Mais je ne suis pas de ceux qui considèrent que plus l’on judiciarise, mieux c’est. C’est vrai pour le droit du travail comme pour le droit de la consommation ou beaucoup d’autres domaines du droit de la vie quotidienne. Il faut trouver des solutions respectueuses de chacun et je crois profondément à la force de l’organisation collective, et donc à la force et à la responsabilité des organisations syndicales. Le pouvoir qui est donné l’est aux organisations syndicales de salariés, avec ce que cela signifie en termes de responsabilité, de formation, de capacité à mener une discussion en pesant sur son résultat. Je crois beaucoup dans le droit qui a été donné de négocier et de conclure des accords. La faible judiciarisation est le corollaire du nombre des accords collectifs majoritaires signés dans les entreprises.
Je ne reviendrai pas sur des exemples que chacun a en tête. Ce n’est pas parce que pendant cinq ans, on va de tribunal en tribunal que des emplois auront été sauvés dans l’entreprise concernée – vous voyez peut-être à quelle entreprise je fais allusion. Et ce que je dis vaut pour les deux parties, et en particulier du côté patronal.
Par ailleurs, il faut faire attention de ne pas confondre deux articles de la loi, qui correspondent à deux situations différentes.
Il y a tout d’abord les PSE. Ils ont été nombreux, mais pas plus que d’habitude. C’est principalement dans ces cas que des accords collectifs majoritaires ont été signés. Ils aboutissent à des situations plus maîtrisées qu’autrefois, dans l’intérêt des salariés.
Ces PSE ne doivent pas être confondus avec les accords de maintien de l’emploi, erreur parfois commise. L’accord auquel vous faites allusion est un accord de maintien de l’emploi. Il y en a eu deux pour le moment. Je ne sais pas s’il faut que l’on juge les accords de maintien de l’emploi à partir de deux spécimens – dont l’un, en outre, a été signé par le plus grand nombre d’organisations syndicales possible puisqu’il a réuni 100 % d’entre elles.

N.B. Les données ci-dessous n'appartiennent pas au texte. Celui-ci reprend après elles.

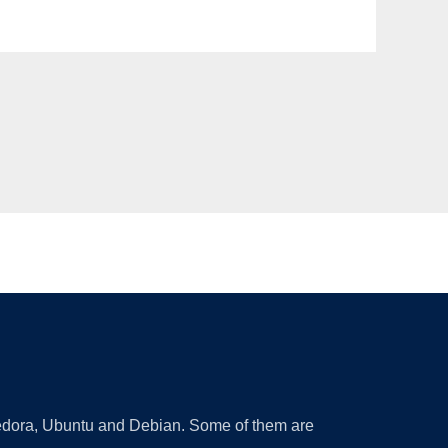
 Fedora, Ubuntu and Debian. Some of them are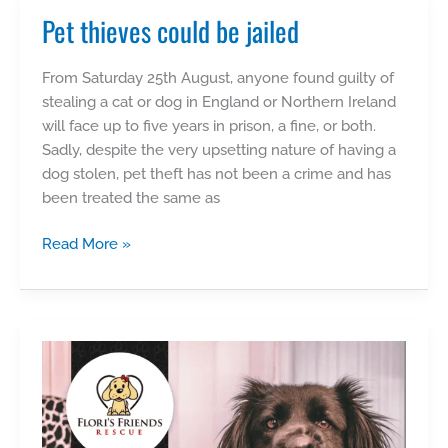
Pet thieves could be jailed
From Saturday 25th August, anyone found guilty of
stealing a cat or dog in England or Northern Ireland
will face up to five years in prison, a fine, or both.
Sadly, despite the very upsetting nature of having a
dog stolen, pet theft has not been a crime and has
been treated the same as
Pet
Read More »
thieves
could
be
jailed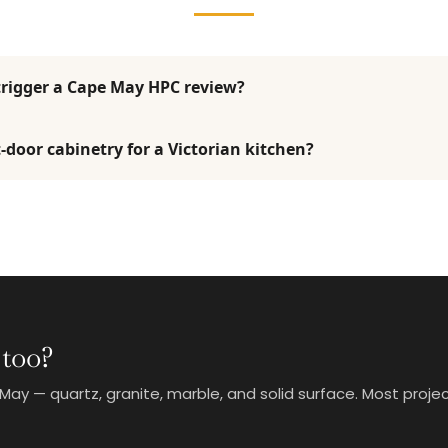
trigger a Cape May HPC review?
-door cabinetry for a Victorian kitchen?
 too?
 — quartz, granite, marble, and solid surface. Most project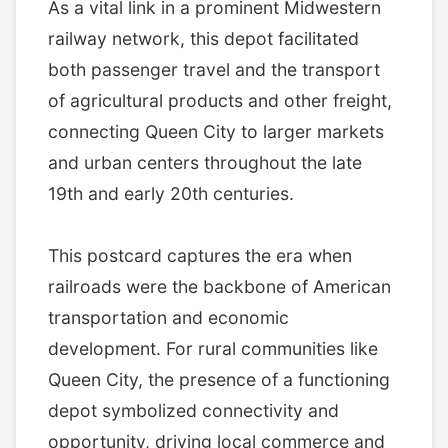
As a vital link in a prominent Midwestern
railway network, this depot facilitated
both passenger travel and the transport
of agricultural products and other freight,
connecting Queen City to larger markets
and urban centers throughout the late
19th and early 20th centuries.
This postcard captures the era when
railroads were the backbone of American
transportation and economic
development. For rural communities like
Queen City, the presence of a functioning
depot symbolized connectivity and
opportunity, driving local commerce and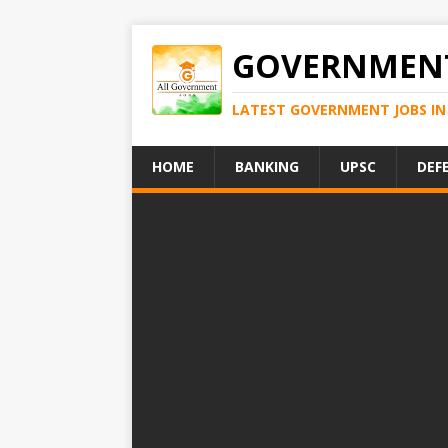
GOVERNMENT
LATEST GOVERNMENT JOBS IN 
HOME
BANKING
UPSC
DEF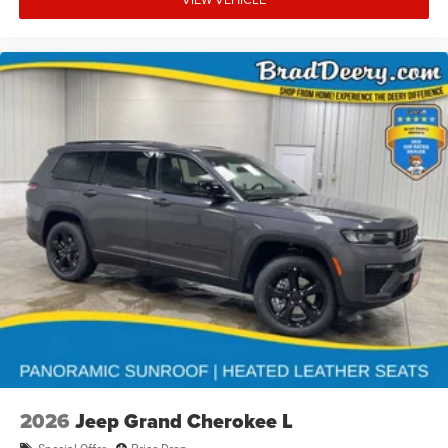
2026
Jeep Grand Cherokee L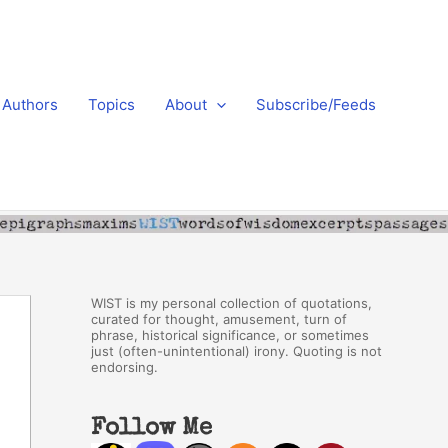
Authors
Topics
About
Subscribe/Feeds
WIST is my personal collection of quotations,
curated for thought, amusement, turn of
phrase, historical significance, or sometimes
just (often-unintentional) irony. Quoting is not
endorsing.
Follow Me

Soyons donc attentifs à ne pas confondre ces deux procédures. J’ai cru comprendre que les interlocuteurs précédents insistaient beaucoup sur un des deux accords de maintien de l’emploi, et non pas sur l’ensemble des PSE.
Chacun doit donc ramener ces éléments à leur juste proportion. Cela ne signifie pas que le problème ne se pose pas ou que des situations personnelles préoccupantes n’existent pas, mais il faut les ramener à la rationalité des situations.